■ Exercise directions
Could each entry below be written out exactly, with every picture dropped?

Saved entries

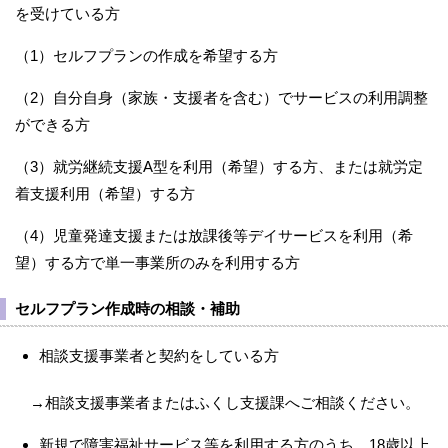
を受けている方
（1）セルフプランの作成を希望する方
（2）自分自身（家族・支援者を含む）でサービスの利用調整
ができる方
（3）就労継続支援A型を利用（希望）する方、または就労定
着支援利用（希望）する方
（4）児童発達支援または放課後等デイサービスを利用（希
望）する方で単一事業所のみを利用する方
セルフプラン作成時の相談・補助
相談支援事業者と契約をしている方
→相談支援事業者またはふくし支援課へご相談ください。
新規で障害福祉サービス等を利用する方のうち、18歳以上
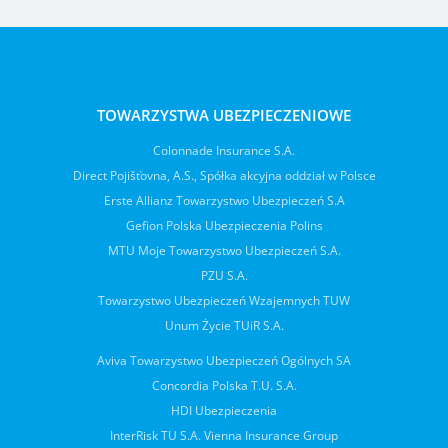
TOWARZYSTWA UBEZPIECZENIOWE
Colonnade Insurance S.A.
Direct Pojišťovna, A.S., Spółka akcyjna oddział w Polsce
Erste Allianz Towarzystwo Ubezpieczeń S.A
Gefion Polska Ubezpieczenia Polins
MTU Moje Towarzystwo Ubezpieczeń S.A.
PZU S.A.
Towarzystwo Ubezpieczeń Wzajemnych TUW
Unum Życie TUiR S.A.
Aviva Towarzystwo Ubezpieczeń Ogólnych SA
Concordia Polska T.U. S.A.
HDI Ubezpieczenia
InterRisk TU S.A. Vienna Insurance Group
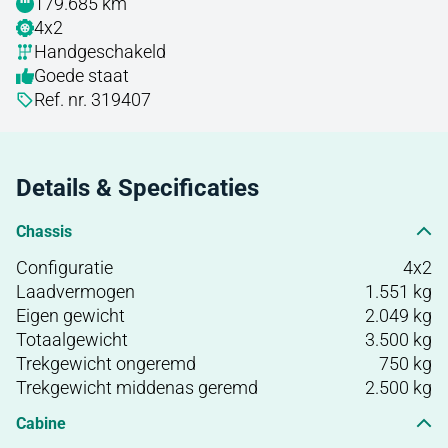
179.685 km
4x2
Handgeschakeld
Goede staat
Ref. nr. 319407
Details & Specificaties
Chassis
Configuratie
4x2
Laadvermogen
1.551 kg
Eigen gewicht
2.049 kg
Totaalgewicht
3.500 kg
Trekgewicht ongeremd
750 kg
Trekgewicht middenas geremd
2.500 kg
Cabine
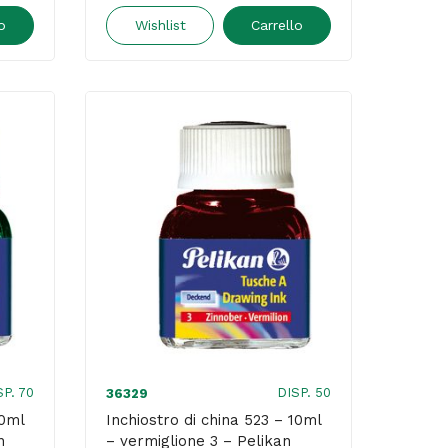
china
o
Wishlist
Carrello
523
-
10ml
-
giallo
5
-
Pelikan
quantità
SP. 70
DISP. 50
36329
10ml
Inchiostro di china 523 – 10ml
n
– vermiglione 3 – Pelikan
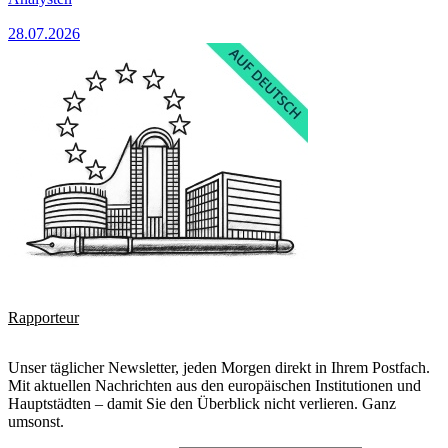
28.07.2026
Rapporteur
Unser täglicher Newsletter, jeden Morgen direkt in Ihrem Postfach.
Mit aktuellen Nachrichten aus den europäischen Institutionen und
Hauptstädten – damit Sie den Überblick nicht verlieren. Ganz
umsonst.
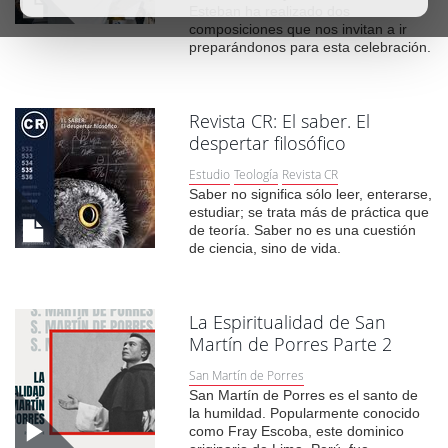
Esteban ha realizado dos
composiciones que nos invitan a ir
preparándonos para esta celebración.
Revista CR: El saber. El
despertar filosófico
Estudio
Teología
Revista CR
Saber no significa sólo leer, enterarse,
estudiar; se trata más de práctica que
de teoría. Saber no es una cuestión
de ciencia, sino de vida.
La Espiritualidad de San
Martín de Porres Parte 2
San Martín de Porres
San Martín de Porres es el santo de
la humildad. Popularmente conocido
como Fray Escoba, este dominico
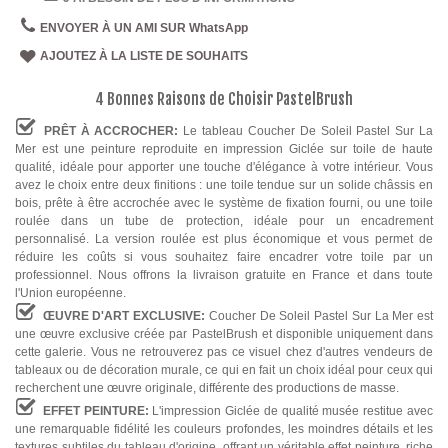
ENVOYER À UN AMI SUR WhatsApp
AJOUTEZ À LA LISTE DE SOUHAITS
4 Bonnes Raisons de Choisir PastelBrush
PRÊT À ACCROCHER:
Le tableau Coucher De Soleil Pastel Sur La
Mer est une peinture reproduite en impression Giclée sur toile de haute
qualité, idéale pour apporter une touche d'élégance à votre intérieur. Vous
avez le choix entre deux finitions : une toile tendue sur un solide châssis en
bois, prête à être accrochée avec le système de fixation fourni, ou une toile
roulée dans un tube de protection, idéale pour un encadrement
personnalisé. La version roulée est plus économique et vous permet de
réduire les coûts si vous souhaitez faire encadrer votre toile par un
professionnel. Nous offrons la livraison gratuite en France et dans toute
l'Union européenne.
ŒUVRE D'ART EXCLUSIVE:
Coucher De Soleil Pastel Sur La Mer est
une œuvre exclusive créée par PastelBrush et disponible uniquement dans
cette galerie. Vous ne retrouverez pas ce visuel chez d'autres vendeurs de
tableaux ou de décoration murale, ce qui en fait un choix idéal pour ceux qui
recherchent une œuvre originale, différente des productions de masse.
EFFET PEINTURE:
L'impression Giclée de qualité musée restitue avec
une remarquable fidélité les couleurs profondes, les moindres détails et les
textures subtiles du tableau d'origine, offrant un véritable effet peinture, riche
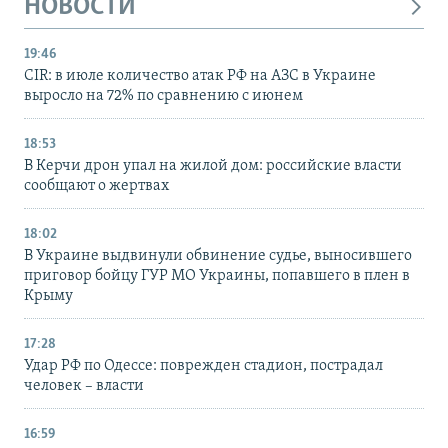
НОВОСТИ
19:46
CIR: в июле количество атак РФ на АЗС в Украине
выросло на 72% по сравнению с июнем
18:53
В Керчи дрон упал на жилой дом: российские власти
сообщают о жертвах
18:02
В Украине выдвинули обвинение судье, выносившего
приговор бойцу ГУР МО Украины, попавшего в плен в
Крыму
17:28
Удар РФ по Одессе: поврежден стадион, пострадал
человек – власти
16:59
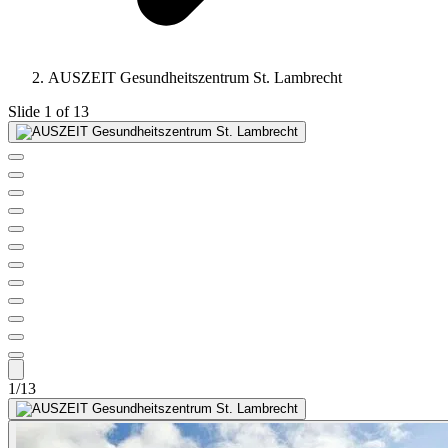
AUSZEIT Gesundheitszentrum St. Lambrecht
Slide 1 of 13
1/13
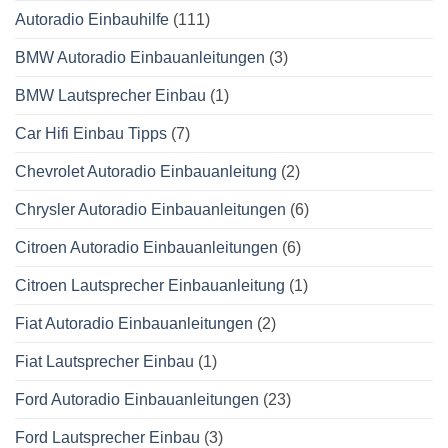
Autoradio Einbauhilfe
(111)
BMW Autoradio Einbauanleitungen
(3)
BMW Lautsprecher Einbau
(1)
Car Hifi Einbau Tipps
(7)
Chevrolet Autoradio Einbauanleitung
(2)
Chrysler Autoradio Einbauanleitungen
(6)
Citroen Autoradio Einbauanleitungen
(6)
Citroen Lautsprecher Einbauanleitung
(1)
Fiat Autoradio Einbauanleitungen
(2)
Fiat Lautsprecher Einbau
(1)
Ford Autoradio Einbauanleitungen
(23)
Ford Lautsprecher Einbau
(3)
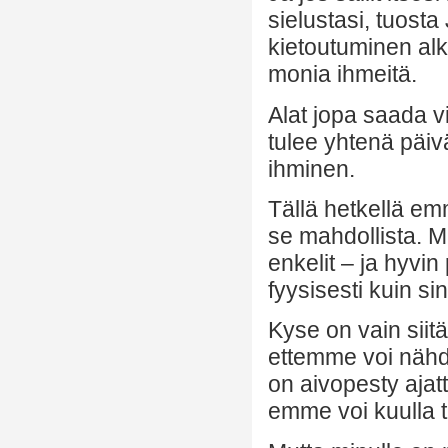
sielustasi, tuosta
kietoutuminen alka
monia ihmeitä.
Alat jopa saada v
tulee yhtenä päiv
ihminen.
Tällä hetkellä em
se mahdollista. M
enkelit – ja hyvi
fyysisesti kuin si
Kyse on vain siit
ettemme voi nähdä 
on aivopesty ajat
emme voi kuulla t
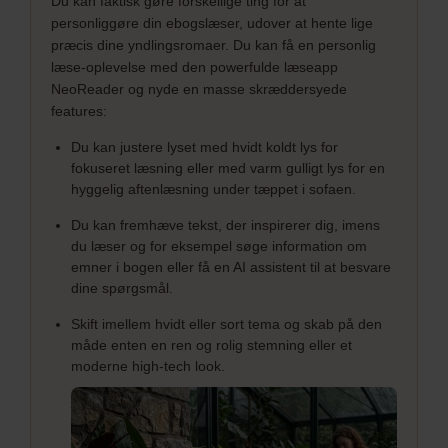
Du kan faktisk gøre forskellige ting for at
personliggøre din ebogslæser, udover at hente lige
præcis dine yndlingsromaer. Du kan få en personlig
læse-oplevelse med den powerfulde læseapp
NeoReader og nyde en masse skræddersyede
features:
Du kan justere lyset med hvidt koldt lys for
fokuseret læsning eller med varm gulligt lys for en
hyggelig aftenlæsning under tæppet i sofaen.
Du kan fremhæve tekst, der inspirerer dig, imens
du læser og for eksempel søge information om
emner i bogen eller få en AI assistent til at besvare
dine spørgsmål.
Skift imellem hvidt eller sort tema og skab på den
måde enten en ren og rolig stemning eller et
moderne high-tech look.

■ Answer to this task
を受けている方
（1）セルフプランの作成を希望する方
（2）自分自身（家族・支援者を含む）でサービスの利用調整
ができる方
（3）就労継続支援A型を利用（希望）する方、または就労定
着支援利用（希望）する方
（4）児童発達支援または放課後等デイサービスを利用（希
望）する方で単一事業所のみを利用する方
セルフプラン作成時の相談・補助
相談支援事業者と契約をしている方
→相談支援事業者またはふくし支援課へご相談ください。
新規で障害福祉サービス等を利用する方のうち、18歳以上
TOWARZYSTWA UBEZPIECZENIOWE
Colonnade Insurance S.A.
Direct Pojišťovna, A.S., Spółka akcyjna oddział w Polsce
Erste Allianz Towarzystwo Ubezpieczeń S.A
Gefion Polska Ubezpieczenia Polins
MTU Moje Towarzystwo Ubezpieczeń S.A.
PZU S.A.
Towarzystwo Ubezpieczeń Wzajemnych TUW
Unum Życie TUiR S.A.
Aviva Towarzystwo Ubezpieczeń Ogólnych SA
Concordia Polska T.U. S.A.
HDI Ubezpieczenia
InterRisk TU S.A. Vienna Insurance Group
179.685 km
4x2
Handgeschakeld
Goede staat
Ref. nr. 319407
Details & Specificaties
Chassis
Configuratie
4x2
Laadvermogen
1.551 kg
Eigen gewicht
2.049 kg
Totaalgewicht
3.500 kg
Trekgewicht ongeremd
750 kg
Trekgewicht middenas geremd
2.500 kg
Cabine
china
o
Wishlist
Carrello
523
-
10ml
-
giallo
5
-
Pelikan
quantità
SP. 70
DISP. 50
36329
10ml
Inchiostro di china 523 – 10ml
n
– vermiglione 3 – Pelikan
28.07.2026
Rapporteur
Unser täglicher Newsletter, jeden Morgen direkt in Ihrem Postfach.
Mit aktuellen Nachrichten aus den europäischen Institutionen und
Hauptstädten – damit Sie den Überblick nicht verlieren. Ganz
umsonst.
Esteban ha realizado dos
composiciones que nos invitan a ir
preparándonos para esta celebración.
Revista CR: El saber. El
despertar filosófico
Estudio
Teología
Revista CR
Saber no significa sólo leer, enterarse,
estudiar; se trata más de práctica que
de teoría. Saber no es una cuestión
de ciencia, sino de vida.
La Espiritualidad de San
Martín de Porres Parte 2
San Martín de Porres
San Martín de Porres es el santo de
la humildad. Popularmente conocido
como Fray Escoba, este dominico
ENVOYER À UN AMI SUR WhatsApp
AJOUTEZ À LA LISTE DE SOUHAITS
4 Bonnes Raisons de Choisir PastelBrush
PRÊT À ACCROCHER:
Le tableau Coucher De Soleil Pastel Sur La
Mer est une peinture reproduite en impression Giclée sur toile de haute
qualité, idéale pour apporter une touche d'élégance à votre intérieur. Vous
avez le choix entre deux finitions : une toile tendue sur un solide châssis en
bois, prête à être accrochée avec le système de fixation fourni, ou une toile
roulée dans un tube de protection, idéale pour un encadrement
personnalisé. La version roulée est plus économique et vous permet de
réduire les coûts si vous souhaitez faire encadrer votre toile par un
professionnel. Nous offrons la livraison gratuite en France et dans toute
l'Union européenne.
ŒUVRE D'ART EXCLUSIVE:
Coucher De Soleil Pastel Sur La Mer est
une œuvre exclusive créée par PastelBrush et disponible uniquement dans
cette galerie. Vous ne retrouverez pas ce visuel chez d'autres vendeurs de
tableaux ou de décoration murale, ce qui en fait un choix idéal pour ceux qui
recherchent une œuvre originale, différente des productions de masse.
EFFET PEINTURE:
L'impression Giclée de qualité musée restitue avec
une remarquable fidélité les couleurs profondes, les moindres détails et les
textures subtiles du tableau d'origine, offrant un véritable effet peinture, riche
НОВОСТИ
19:46
CIR: в июле количество атак РФ на АЗС в Украине
выросло на 72% по сравнению с июнем
18:53
В Керчи дрон упал на жилой дом: российские власти
сообщают о жертвах
18:02
В Украине выдвинули обвинение судье, выносившего
приговор бойцу ГУР МО Украины, попавшего в плен в
Крыму
17:28
Удар РФ по Одессе: поврежден стадион, пострадал
человек – власти
16:59
AUSZEIT Gesundheitszentrum St. Lambrecht
Slide 1 of 13
1/13
Autoradio Einbauhilfe
(111)
BMW Autoradio Einbauanleitungen
(3)
BMW Lautsprecher Einbau
(1)
Car Hifi Einbau Tipps
(7)
Chevrolet Autoradio Einbauanleitung
(2)
Chrysler Autoradio Einbauanleitungen
(6)
Citroen Autoradio Einbauanleitungen
(6)
Citroen Lautsprecher Einbauanleitung
(1)
Fiat Autoradio Einbauanleitungen
(2)
Fiat Lautsprecher Einbau
(1)
Ford Autoradio Einbauanleitungen
(23)
Ford Lautsprecher Einbau
(3)
sielustasi, tuosta
kietoutuminen alka
monia ihmeitä.
Alat jopa saada v
tulee yhtenä päiv
ihminen.
Tällä hetkellä em
se mahdollista. M
enkelit – ja hyvi
fyysisesti kuin si
Kyse on vain siit
ettemme voi nähdä 
on aivopesty ajat
emme voi kuulla t
Du kan faktisk gøre forskellige ting for at
personliggøre din ebogslæser, udover at hente lige
præcis dine yndlingsromaer. Du kan få en personlig
læse-oplevelse med den powerfulde læseapp
NeoReader og nyde en masse skræddersyede
features:
Du kan justere lyset med hvidt koldt lys for
fokuseret læsning eller med varm gulligt lys for en
hyggelig aftenlæsning under tæppet i sofaen.
Du kan fremhæve tekst, der inspirerer dig, imens
du læser og for eksempel søge information om
emner i bogen eller få en AI assistent til at besvare
dine spørgsmål.
Skift imellem hvidt eller sort tema og skab på den
måde enten en ren og rolig stemning eller et
moderne high-tech look.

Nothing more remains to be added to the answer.